I would possibly interested.  If we could find a place to accommodate a few of us.

Patrick


----------



## rubthembutts (Jan 4, 2015)

That's what I need to do is find a place for it.  Do you know any place that would be good. I live in Paris inside of city limit. Im open for any suggestions.


----------



## icyhot (Jan 4, 2015)

I don't know a place but I'd be interrested


----------



## rubthembutts (Jan 4, 2015)

Let me work on that .I see whT I can came up with


----------



## restless hog (Jan 4, 2015)

I don't know of any place.  We need to see how many people are interested and then find a central area.  I'm in Wilmore, just outside of Nicholasville.  If someone had a farm, that would be an awesome place.  It would be plenty of room.  If we are talking about getting together and doing a bunch of smoking.


----------



## rubthembutts (Jan 4, 2015)

Ok lets see how many we can get.  And go from their.

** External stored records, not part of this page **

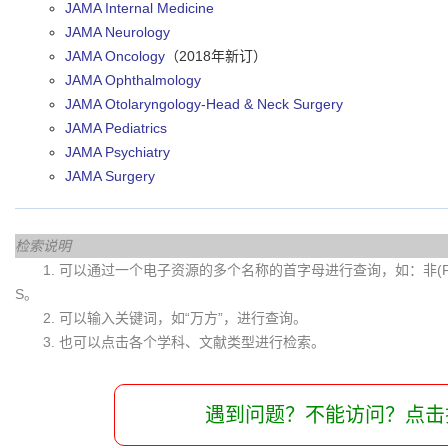
JAMA Internal Medicine
JAMA Neurology
JAMA Oncology
（2018年新订）
JAMA Ophthalmology
JAMA Otolaryngology-Head & Neck Surgery
JAMA Pediatrics
JAMA Psychiatry
JAMA Surgery
检索说明
1. 可以通过一个电子资源的多个名称的首字母进行查询，如：非(Fei)
S。
2. 可以输入关键词，如“万方”，进行查询。
3. 也可以点击各个学科、文献类型进行检索。
遇到问题？不能访问？点击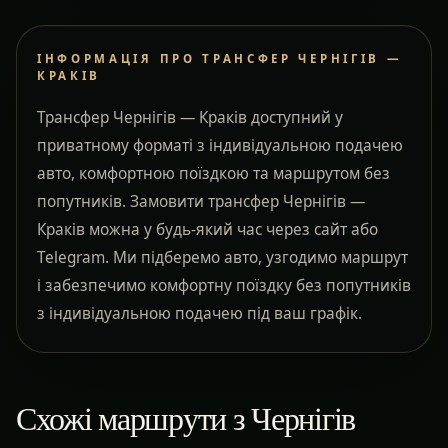
ІНФОРМАЦІЯ ПРО ТРАНСФЕР ЧЕРНІГІВ —
КРАКІВ
Трансфер Чернігів — Краків доступний у
приватному форматі з індивідуальною подачею
авто, комфортною поїздкою та маршрутом без
попутників. Замовити трансфер Чернігів —
Краків можна у будь-який час через сайт або
Telegram. Ми підберемо авто, узгодимо маршрут
і забезпечимо комфортну поїздку без попутників
з індивідуальною подачею під ваш графік.
Схожі маршрути з Чернігів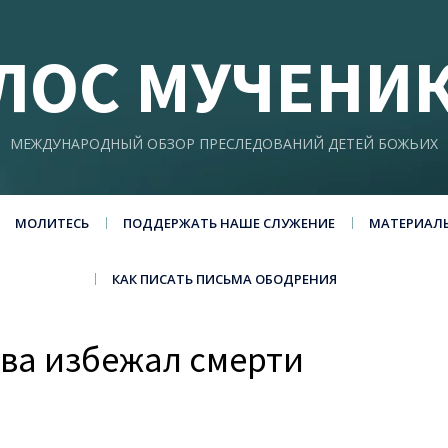
ЛОС МУЧЕНИ
МЕЖДУНАРОДНЫЙ ОБЗОР ПРЕСЛЕДОВАНИЙ ДЕТЕЙ БОЖЬИХ
МОЛИТЕСЬ
ПОДДЕРЖАТЬ НАШЕ СЛУЖЕНИЕ
МАТЕРИАЛ
КАК ПИСАТЬ ПИСЬМА ОБОДРЕНИЯ
два избежал смерти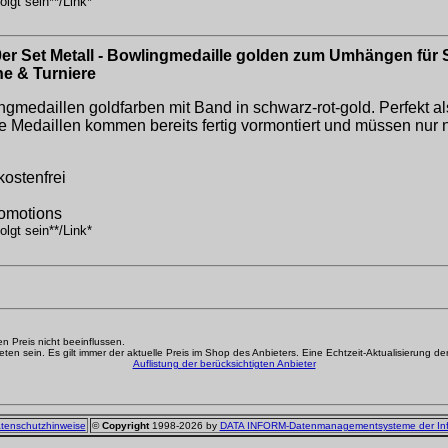
lgt sein**/Link*
0er Set Metall - Bowlingmedaille golden zum Umhängen für 
e & Turniere
aillen goldfarben mit Band in schwarz-rot-gold. Perfekt al
edaillen kommen bereits fertig vormontiert und müssen nu
kostenfrei
romotions
lgt sein**/Link*
den Preis nicht beeinflussen.
n sein. Es gilt immer der aktuelle Preis im Shop des Anbieters. Eine Echtzeit-Aktualisierung der g
Auflistung der berücksichtigten Anbieter
tenschutzhinweise
©
Copyright
1998-2026 by
DATA INFORM-Datenmanagementsysteme der In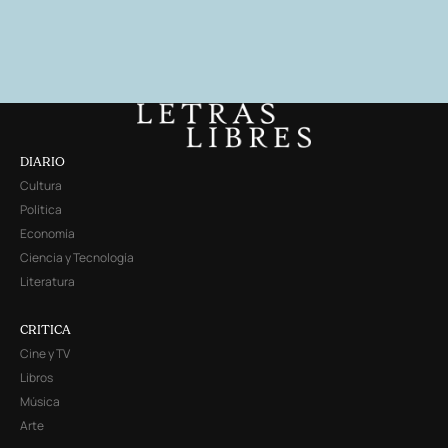
DIARIO
Cultura
Política
Economía
Ciencia y Tecnología
Literatura
CRITICA
Cine y TV
Libros
Música
Arte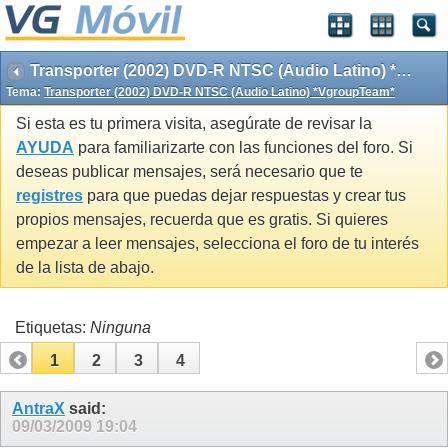
Transporter (2002) DVD-R NTSC (Audio Latino) *VgroupTeam*
Tema:
Transporter (2002) DVD-R NTSC (Audio Latino) *VgroupTeam*
Si esta es tu primera visita, asegúrate de revisar la
AYUDA
para familiarizarte con las funciones del foro. Si
deseas publicar mensajes, será necesario que te
registres
para que puedas dejar respuestas y crear tus
propios mensajes, recuerda que es gratis. Si quieres
empezar a leer mensajes, selecciona el foro de tu interés
de la lista de abajo.
Etiquetas:
Ninguna
1
2
3
4
AntraX
said:
09/03/2009
19:04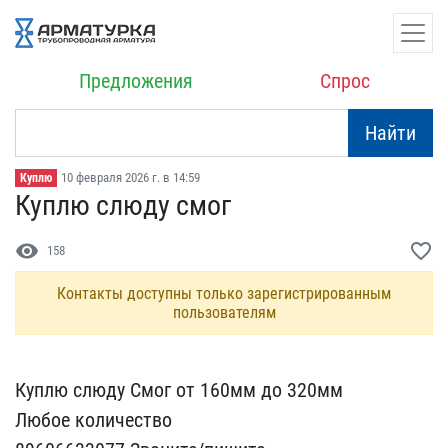
Предложения
Спрос
Найти
10 февраля 2026 г. в 14:59
Куплю
Куплю слюду смог
visibility
favorite_border
158
Контакты доступны только зарегистрированным
пользователям
Куплю слюду Смог от 160м​м до 320мм
Любое количес​тво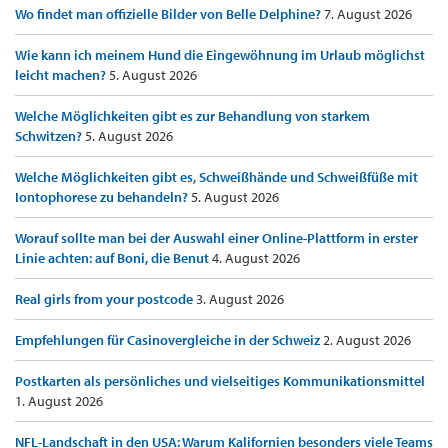
Wo findet man offizielle Bilder von Belle Delphine?
7. August 2026
Wie kann ich meinem Hund die Eingewöhnung im Urlaub möglichst
leicht machen?
5. August 2026
Welche Möglichkeiten gibt es zur Behandlung von starkem
Schwitzen?
5. August 2026
Welche Möglichkeiten gibt es, Schweißhände und Schweißfüße mit
Iontophorese zu behandeln?
5. August 2026
Worauf sollte man bei der Auswahl einer Online-Plattform in erster
Linie achten: auf Boni, die Benut
4. August 2026
Real girls from your postcode
3. August 2026
Empfehlungen für Casinovergleiche in der Schweiz
2. August 2026
Postkarten als persönliches und vielseitiges Kommunikationsmittel
1. August 2026
NFL-Landschaft in den USA: Warum Kalifornien besonders viele Teams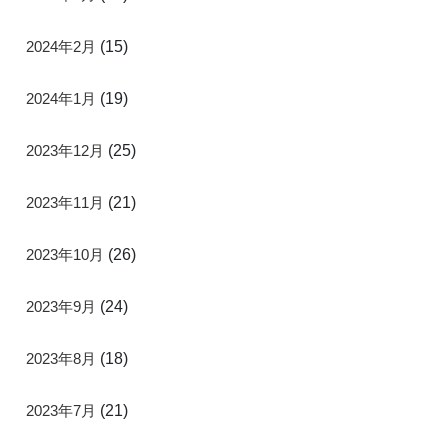
2024年2月
(15)
2024年1月
(19)
2023年12月
(25)
2023年11月
(21)
2023年10月
(26)
2023年9月
(24)
2023年8月
(18)
2023年7月
(21)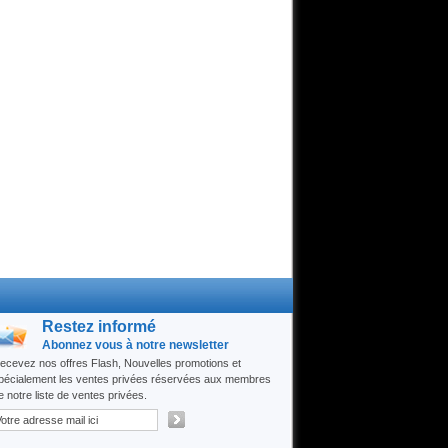
Restez informé
Abonnez vous à notre newsletter
ecevez nos offres Flash, Nouvelles promotions et
pécialement les ventes privées réservées aux membres
e notre liste de ventes privées.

I think that's a good idea.


----------



## JckDanls 07 (Jan 4, 2015)

ok then..  your off to a great start..  somebody's farm would be best...  we do the S FL at a state park (campground) ...   good luck...


----------



## wolfman1955 (Jan 5, 2015)

I'm in Ohio, but a road trip to Kentucky sounds fun. Will check back often for updates!
Keep Smokin!!!
Wolf


----------



## JckDanls 07 (Jan 28, 2015)

I'll give y'all a little bump


----------



## wolfman1955 (Jan 31, 2015)

Another Bump!!! Cause I would love to make this Blue Grass State road Trip!!

Keep Smokin!!!

Wolf


----------



## rubthembutts (Mar 29, 2015)

Still looking for a place.soon as I can find a place I will see how wants to come .working on a couple of places.cross your fingers


----------



## icyhot (Mar 29, 2015)

Keep us posted I'm still interested


----------



## rubthembutts (Mar 29, 2015)

Thanks I will


----------



## goensouth (Apr 12, 2015)

I live in Pikeville I would be interested.


----------



## JckDanls 07 (May 15, 2015)

How we making out on this ??    Is it gonna happen ??


----------



## tnhollerbach (May 23, 2015)

I would be interested


----------



## smoknpi (Oct 6, 2015)

This sounds fun! I'm new here and to smoking but this is something i would like to do if it can be worked out!


----------



## brucelowe (Jun 5, 2016)

Georgetown, ky here.. any news on a gathering?


----------



## smoknpi (Sep 21, 2016)

There hasn't been much talk about a Ky gathering! How many people there would be? Where it would take place? I will take a shot at leading a gathering up for the fall. I wont list a date yet, just let me know how many would be interested, we could get a head count, maybe zero in a little on a central location. Only if its just a few of us. A Friday night would be best for me but Saturday would work just fine too! I'm in Shepherdsville, KY Lets hear it!


----------



## icyhot (Sep 21, 2016)

Where at in shepherdsville. I live there to.


----------



## icyhot (Sep 21, 2016)

But I'm interested


----------



## smoknpi (Sep 21, 2016)

icyhot said:


> Where at in shepherdsville. I live there to.


Near the Big Giraffe on Hwy44. About 3 miles off of I-65. And you?


----------



## icyhot (Sep 21, 2016)

Lower end of beech Grove


----------